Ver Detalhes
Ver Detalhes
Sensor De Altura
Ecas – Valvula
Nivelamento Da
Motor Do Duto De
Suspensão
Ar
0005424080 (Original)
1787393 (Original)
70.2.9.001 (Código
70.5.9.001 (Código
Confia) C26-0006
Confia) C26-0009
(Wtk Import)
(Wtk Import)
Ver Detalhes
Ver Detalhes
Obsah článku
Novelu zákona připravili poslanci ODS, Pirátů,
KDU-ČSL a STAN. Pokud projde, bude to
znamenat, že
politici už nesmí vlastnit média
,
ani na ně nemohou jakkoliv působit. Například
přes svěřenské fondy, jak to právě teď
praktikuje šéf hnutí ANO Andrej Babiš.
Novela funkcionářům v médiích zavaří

---

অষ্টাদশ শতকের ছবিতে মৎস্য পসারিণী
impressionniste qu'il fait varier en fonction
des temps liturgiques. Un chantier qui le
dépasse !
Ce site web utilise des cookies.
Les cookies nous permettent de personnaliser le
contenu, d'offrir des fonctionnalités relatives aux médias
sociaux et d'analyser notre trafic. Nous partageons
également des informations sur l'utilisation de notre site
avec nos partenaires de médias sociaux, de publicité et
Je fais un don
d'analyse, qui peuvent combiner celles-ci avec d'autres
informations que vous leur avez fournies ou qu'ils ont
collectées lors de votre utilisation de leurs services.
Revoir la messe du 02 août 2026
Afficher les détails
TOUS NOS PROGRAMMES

> WHAT NEEDS TO BE DONE
Set down, unchanged, only those lines above that fall between the line with "Confia) C26-0009" and the line with "Novela funkcionářům v médiích zavaří", the two end lines included.

> TASK SOLUTION
Confia) C26-0009
(Wtk Import)
(Wtk Import)
Ver Detalhes
Ver Detalhes
Obsah článku
Novelu zákona připravili poslanci ODS, Pirátů,
KDU-ČSL a STAN. Pokud projde, bude to
znamenat, že
politici už nesmí vlastnit média
,
ani na ně nemohou jakkoliv působit. Například
přes svěřenské fondy, jak to právě teď
praktikuje šéf hnutí ANO Andrej Babiš.
Novela funkcionářům v médiích zavaří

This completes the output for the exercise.